Data to use:
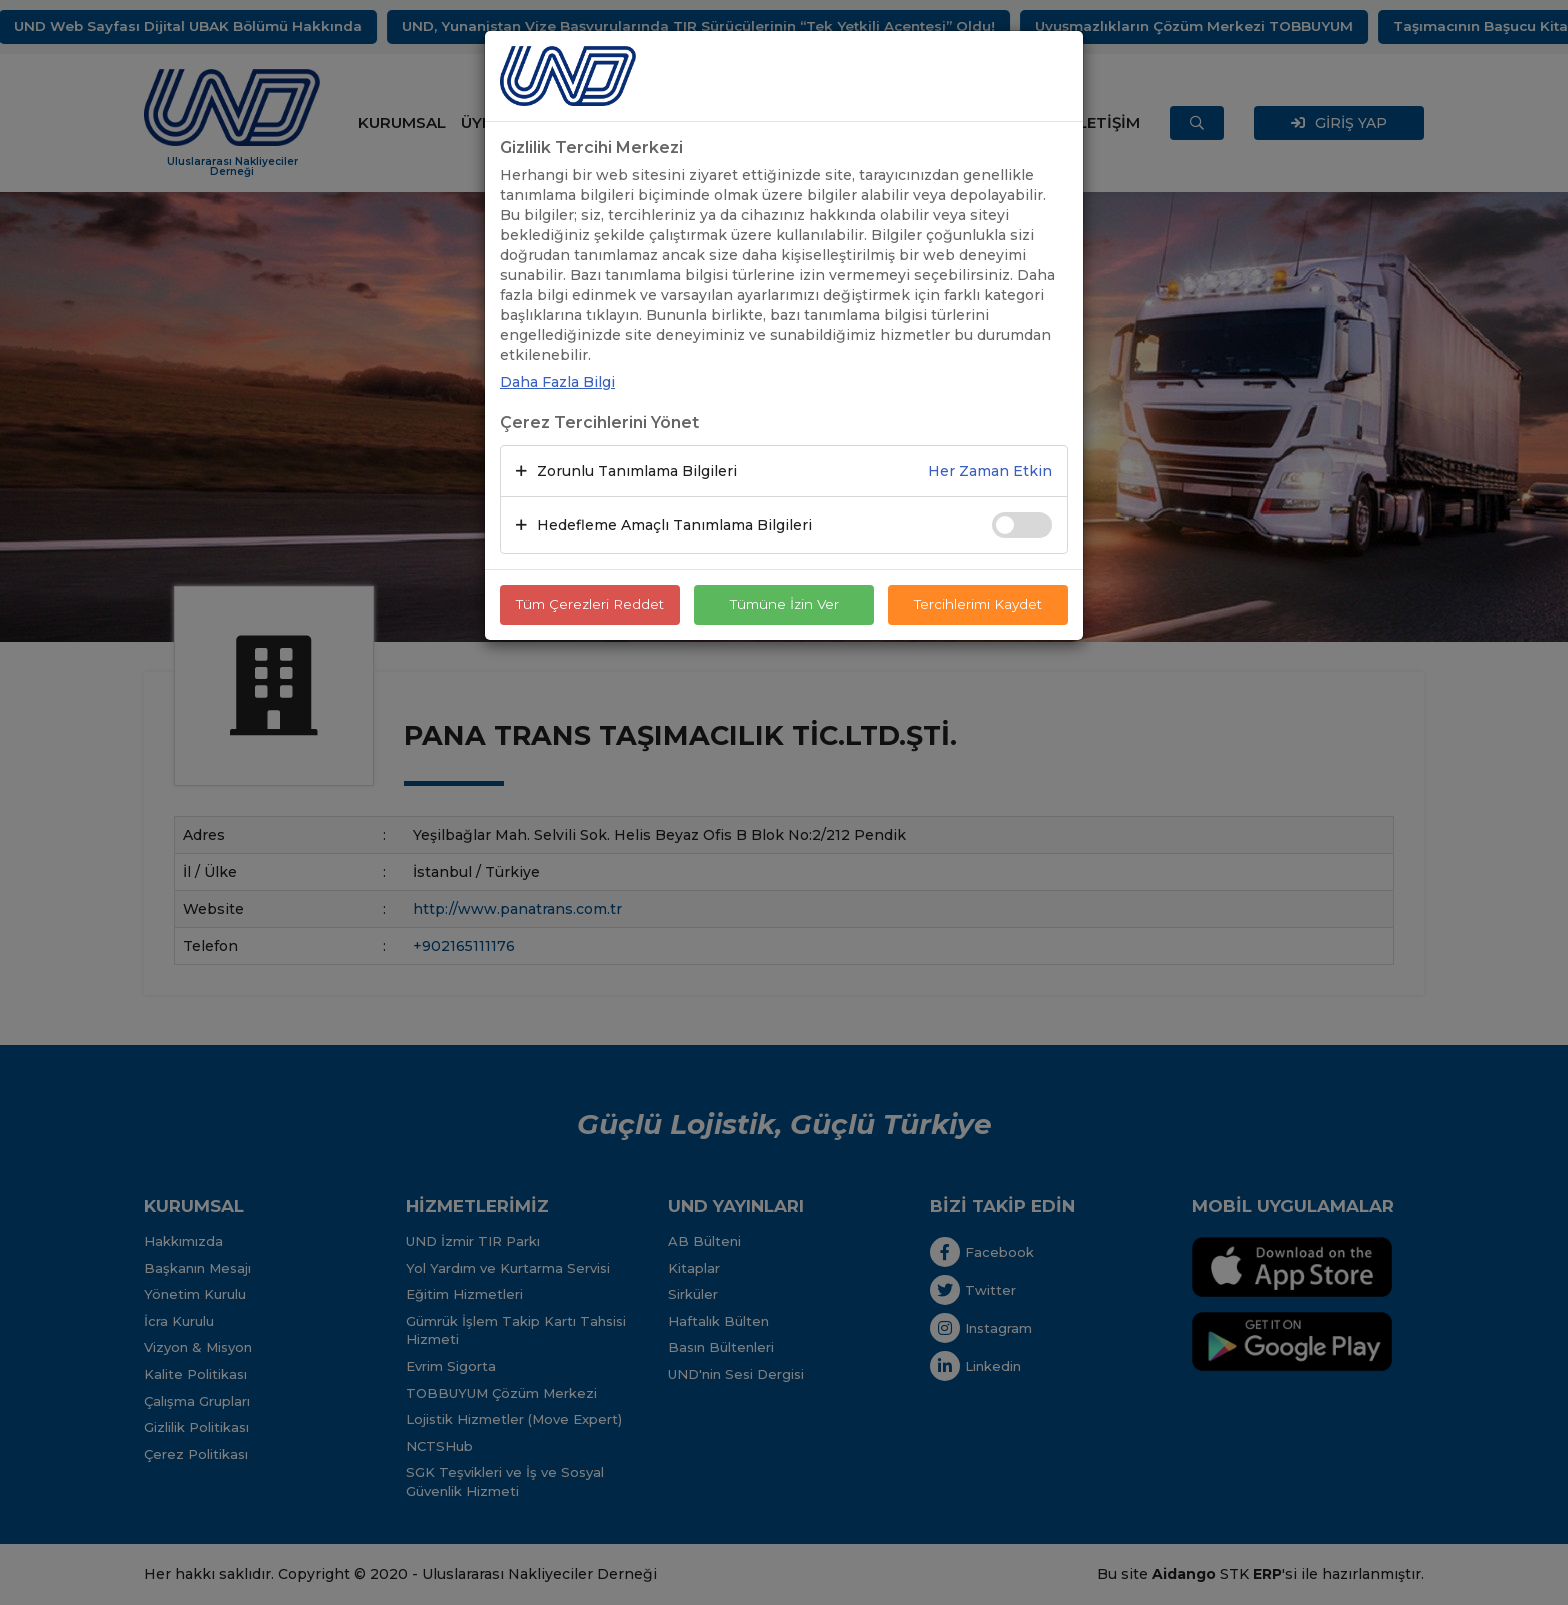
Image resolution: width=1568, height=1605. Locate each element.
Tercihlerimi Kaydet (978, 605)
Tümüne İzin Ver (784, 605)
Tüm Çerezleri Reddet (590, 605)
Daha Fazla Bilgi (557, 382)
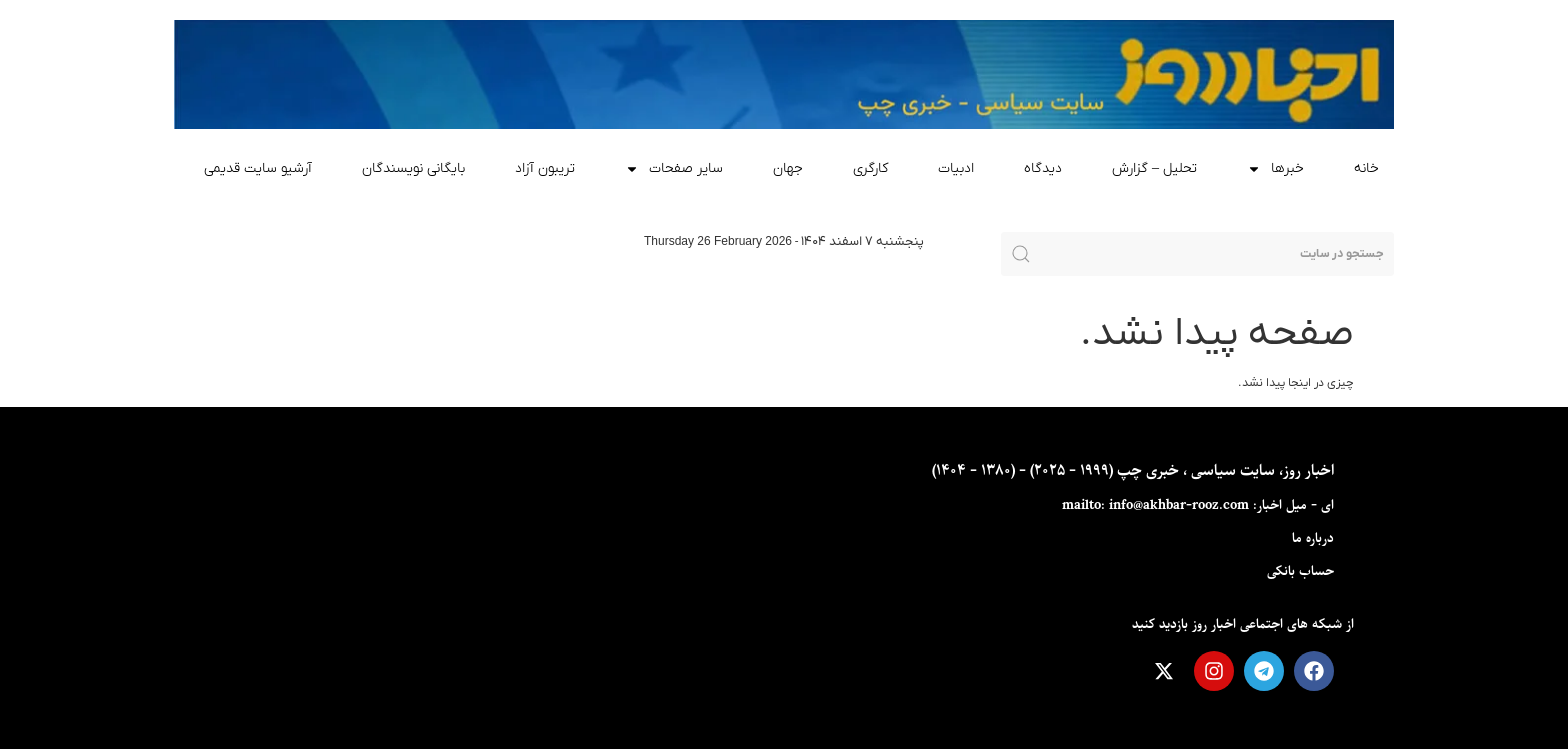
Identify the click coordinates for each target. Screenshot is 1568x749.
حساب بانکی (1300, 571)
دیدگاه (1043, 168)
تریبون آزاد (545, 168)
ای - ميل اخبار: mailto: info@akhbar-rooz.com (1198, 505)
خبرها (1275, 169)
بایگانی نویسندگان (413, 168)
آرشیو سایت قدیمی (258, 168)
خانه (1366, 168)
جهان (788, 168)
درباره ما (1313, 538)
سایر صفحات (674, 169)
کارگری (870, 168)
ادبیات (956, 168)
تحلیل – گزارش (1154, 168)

--

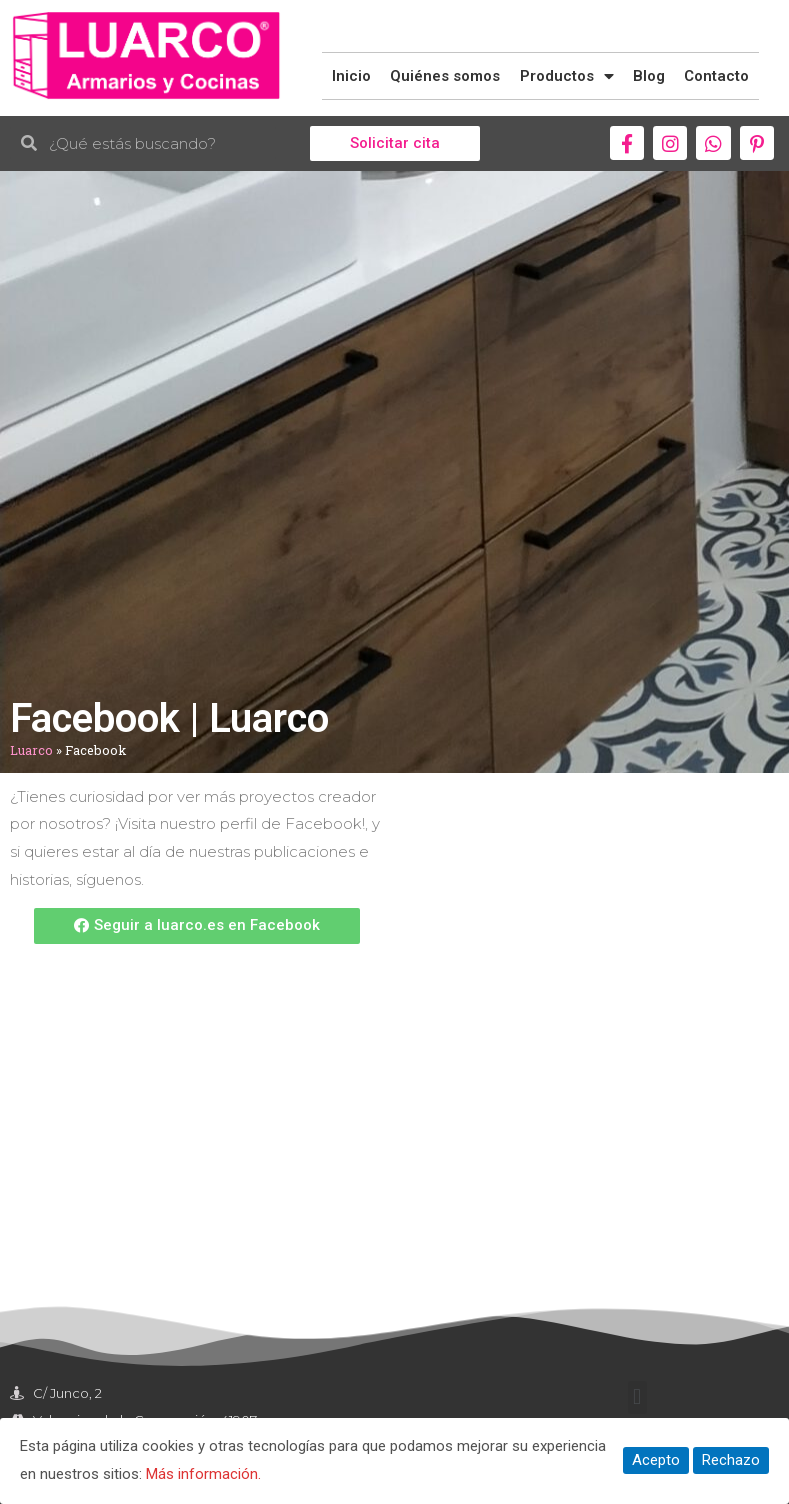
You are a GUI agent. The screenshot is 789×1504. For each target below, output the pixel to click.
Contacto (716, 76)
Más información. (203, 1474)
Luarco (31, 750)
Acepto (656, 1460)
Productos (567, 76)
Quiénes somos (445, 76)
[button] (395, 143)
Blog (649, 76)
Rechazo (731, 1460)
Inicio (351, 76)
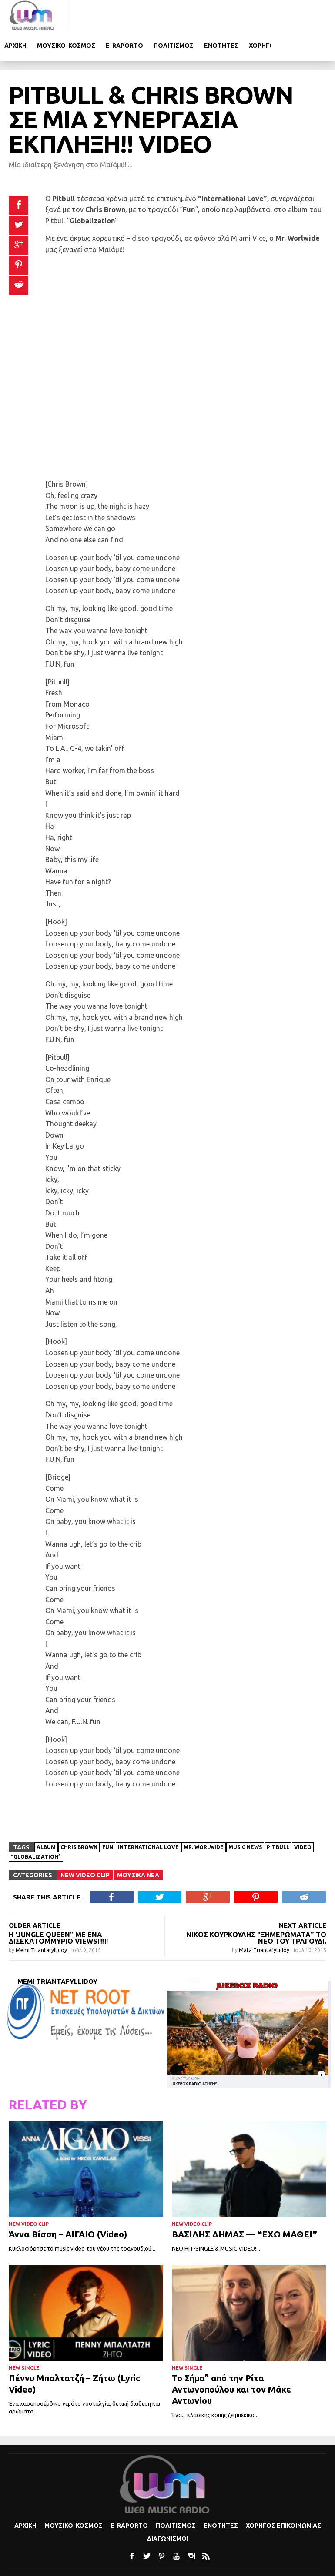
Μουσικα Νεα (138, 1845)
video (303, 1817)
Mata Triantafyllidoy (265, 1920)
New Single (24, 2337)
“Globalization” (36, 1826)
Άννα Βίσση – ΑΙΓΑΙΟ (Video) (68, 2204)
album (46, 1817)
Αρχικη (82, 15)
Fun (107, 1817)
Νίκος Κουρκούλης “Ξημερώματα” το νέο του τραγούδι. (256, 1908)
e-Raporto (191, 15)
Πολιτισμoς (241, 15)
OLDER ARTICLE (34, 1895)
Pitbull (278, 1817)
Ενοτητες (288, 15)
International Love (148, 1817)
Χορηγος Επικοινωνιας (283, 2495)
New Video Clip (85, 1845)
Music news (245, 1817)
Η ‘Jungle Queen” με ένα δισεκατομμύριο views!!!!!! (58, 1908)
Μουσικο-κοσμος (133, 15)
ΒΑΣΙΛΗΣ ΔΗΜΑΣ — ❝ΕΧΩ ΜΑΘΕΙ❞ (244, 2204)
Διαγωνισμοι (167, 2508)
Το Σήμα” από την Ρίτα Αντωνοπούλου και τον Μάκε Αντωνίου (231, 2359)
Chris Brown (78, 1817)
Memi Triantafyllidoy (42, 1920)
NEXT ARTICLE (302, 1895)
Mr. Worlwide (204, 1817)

==

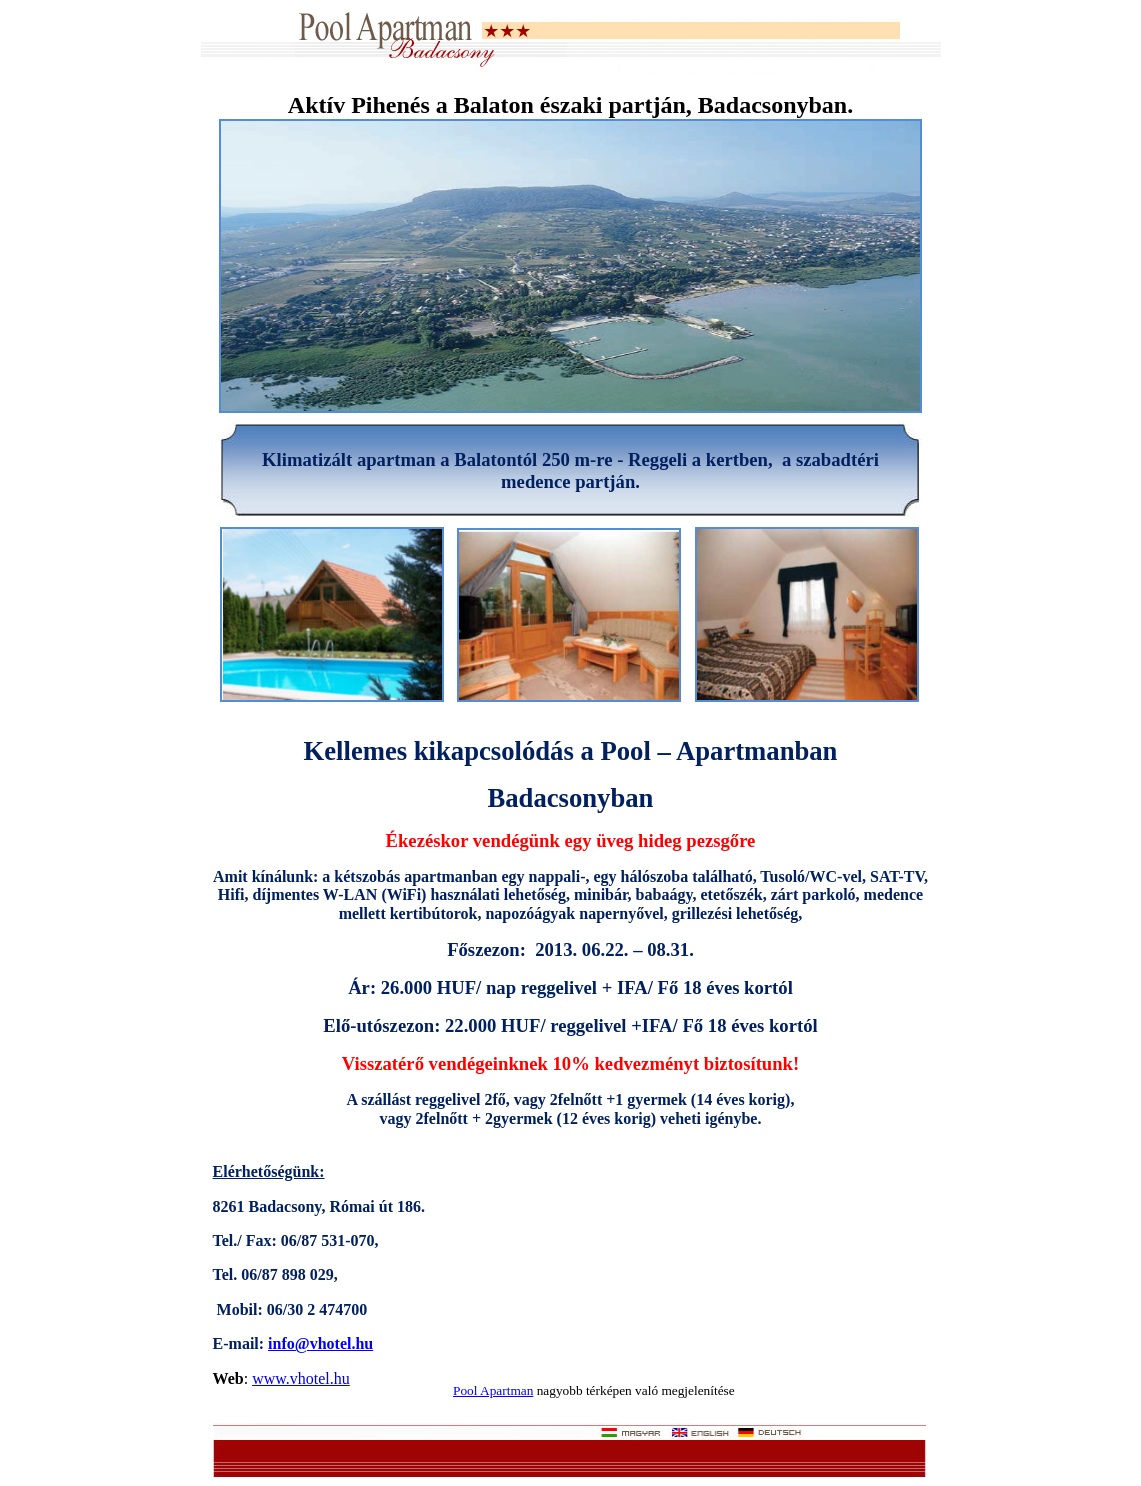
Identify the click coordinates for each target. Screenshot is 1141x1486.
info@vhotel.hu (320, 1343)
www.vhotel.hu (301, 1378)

Problem statement:
From the records above, retype only the lines starting at the line that contains "ای - ميل اخبار: mailto: info@akhbar-rooz.com" and ending at the line that contains "تحلیل – گزارش (1154, 168)", both included.

Written response:
ای - ميل اخبار: mailto: info@akhbar-rooz.com (1198, 505)
خبرها (1275, 169)
بایگانی نویسندگان (413, 168)
آرشیو سایت قدیمی (258, 168)
خانه (1366, 168)
جهان (788, 168)
درباره ما (1313, 538)
سایر صفحات (674, 169)
کارگری (870, 168)
ادبیات (956, 168)
تحلیل – گزارش (1154, 168)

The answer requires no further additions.